Brideshead Revisited by Evelyn Waugh
A modern classic, this novel relays a friendship between the narrator Charles Ryder and Sebastian Flyte that begins during their studies at Oxford University. Sebastian introduces Charles to an array of eccentric characters at Oxford and they spend their university days frivolously. Charles becomes increasingly tied to the Flyte family, spending copious amounts of time at their home Brideshead Castle. He finds it difficult to separate himself from their enthralling lives. However, the Flyte’s are devoutly Roman Catholic and Sebastian struggles with the burden of his faith. He falls to drink and eventually flees the country to seek solace in an alternative lifestyle. The family manages to destroy themselves through one means or another and everyone does not live happily ever after…… Charles reflects on his years spent with the Flyte’s as he unexpectedly returns to the family home, Brideshead Castle, when he is billeted there during WWII.
Bad Day in Blackrock by Kevin Power
The setting: University College, Dublin. The crime: murder. One night that will change the lives of three promising students forever. Stephen, Barry and Richard are part of a rich and elite set in Dublin that believe their money and privilege can buy them anything. The novel, which is inspired from real events, pieces together the actions that led to the murder of a student outside a nightclub. Inevitably a girl is involved; the beautiful and troubled Laura who has a place in both the killers’ and the victim’s hearts.
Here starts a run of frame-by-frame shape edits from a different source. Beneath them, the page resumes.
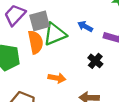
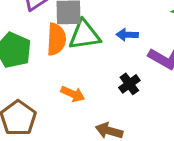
blue arrow: (85, 26) -> (127, 35), turned -40

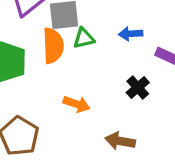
green triangle: (84, 35) -> (84, 38), size x0.6

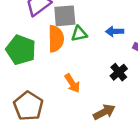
orange arrow: (77, 104) -> (72, 83), turned 36
brown arrow: (120, 141) -> (104, 112), turned 140

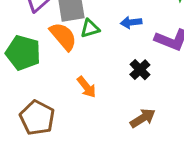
orange semicircle: (56, 39) -> (63, 36), turned -35
brown arrow: (104, 112) -> (143, 118), moved

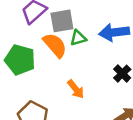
blue arrow: (131, 22) -> (114, 32), size x1.6

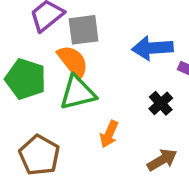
green triangle: (78, 38) -> (78, 93), moved, size x1.6
orange arrow: (76, 89) -> (109, 134), moved, turned 60

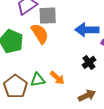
green triangle: (78, 93) -> (38, 80), moved, size x0.7
orange arrow: (109, 134) -> (57, 78), turned -77

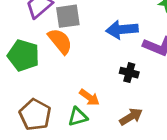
black cross: (89, 62) -> (129, 73), turned -32
green triangle: (38, 80) -> (78, 117), moved

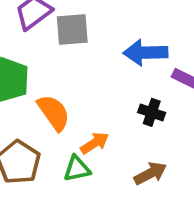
orange semicircle: (60, 41) -> (54, 113), moved
orange arrow: (89, 97) -> (95, 143), turned -72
The three young boys and their victim are all part of the same rugby team at university and what transpires is that they cannot keep their aggression on the pitch. The novel examines the construction of an elite society that believes it is above the law. The murder becomes integral to the community at large and everyone is interested in the ultimate verdict for the perpetrators.
A Little Princess by Frances Hodgson Burnett
A classic in children’s literature since it was first published in 1905 this is a great novel to get kids reading. The main character Sara is enrolled in a prim and proper English boarding school in London in stark contrast to her colourful upbringing in India. Despite missing her father she receives special treatment at the school due to her family wealth. This in turn inspires resentment in the headmistress Miss Minchin. When Sara’s father mysteriously disappears (presumed dead) and loses his fortune she is quick to demote Sara to a servant. Sara lives in the attic of the school and works brutal hours scrubbing the floors. However, she maintains her upbeat perspective and draws on her rich imagination to comfort herself and the other girls. Unbeknown to Sara one of her father’s colleagues is living across the road and soon discovers the reality of her existence. The novel is vivid and poignant; suitable for any little princesses you have at home!